Spinning fusion plasma to stabilize it
DOI: 10.1063/PT.4.0676
A tokamak traps plasma inside a helical magnetic field that winds around, and delimits, a bagel-shaped confinement vessel. For a range of reasons—some fundamental, some practical—the magnetic field can’t be made strong enough to prohibit escape. Confinement is therefore imperfect: If the plasma becomes concentrated in eddies or other energetic instabilities, it can burst out of the confining field like a hernia. Now, a team from MIT’s Alcator tokamak (shown here) has demonstrated a method to stabilize tokamak plasma. Rotation is the key. When the whole plasma is made to rotate in its vessel, instabilities at the edge of the plasma are suppressed. And if the rotation has shear, turbulent eddies within the plasma are broken up. Modest rotation has been observed before at various tokamaks as an unintended consequence of the methods used to heat plasma. The MIT team, led by Yijun Lin and John Rice, has found a way to boost rotation twofold using VHF radio waves.

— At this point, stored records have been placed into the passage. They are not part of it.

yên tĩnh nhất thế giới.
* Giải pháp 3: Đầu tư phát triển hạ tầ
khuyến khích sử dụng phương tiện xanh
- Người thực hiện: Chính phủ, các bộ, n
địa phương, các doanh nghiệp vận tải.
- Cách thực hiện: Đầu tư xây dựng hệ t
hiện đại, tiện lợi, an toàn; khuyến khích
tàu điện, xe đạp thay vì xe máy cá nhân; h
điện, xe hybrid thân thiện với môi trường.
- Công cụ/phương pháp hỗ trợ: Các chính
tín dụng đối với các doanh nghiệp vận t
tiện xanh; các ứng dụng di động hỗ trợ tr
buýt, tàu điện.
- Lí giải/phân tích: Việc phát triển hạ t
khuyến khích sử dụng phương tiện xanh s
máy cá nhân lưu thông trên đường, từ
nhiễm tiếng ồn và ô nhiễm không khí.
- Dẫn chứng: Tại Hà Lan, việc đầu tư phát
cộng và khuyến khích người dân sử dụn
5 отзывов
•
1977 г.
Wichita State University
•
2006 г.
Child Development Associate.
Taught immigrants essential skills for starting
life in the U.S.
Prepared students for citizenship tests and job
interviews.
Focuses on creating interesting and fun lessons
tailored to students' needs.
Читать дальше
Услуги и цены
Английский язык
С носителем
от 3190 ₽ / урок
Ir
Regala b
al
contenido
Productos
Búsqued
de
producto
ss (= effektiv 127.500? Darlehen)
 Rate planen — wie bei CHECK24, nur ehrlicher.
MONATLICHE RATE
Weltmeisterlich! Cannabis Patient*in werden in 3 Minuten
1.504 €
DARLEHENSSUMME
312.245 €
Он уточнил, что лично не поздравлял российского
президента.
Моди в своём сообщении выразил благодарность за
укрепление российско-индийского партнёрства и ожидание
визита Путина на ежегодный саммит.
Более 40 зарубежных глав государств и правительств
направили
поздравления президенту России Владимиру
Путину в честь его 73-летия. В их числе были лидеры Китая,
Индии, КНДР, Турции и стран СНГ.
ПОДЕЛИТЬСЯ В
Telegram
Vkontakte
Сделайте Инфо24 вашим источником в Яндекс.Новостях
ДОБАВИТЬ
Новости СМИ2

The waves resonate with the cyclotron gyration of helium-3 ions, which are spread throughout the tokamak’s deuterium fuel as a minority component. It’s not clear how the momentum is transferred from the waves to the 3He2+ ions and then to the D+ ions. Still, by adjusting the proportion of 3He, the MIT team found they could maximize the rotation gain. In principle, the MIT method can be applied at ITER, whose design is being finalized at its site in Cadarache, France. (Y. Lin et al., Phys. Plasmas 16, 056102, 2009.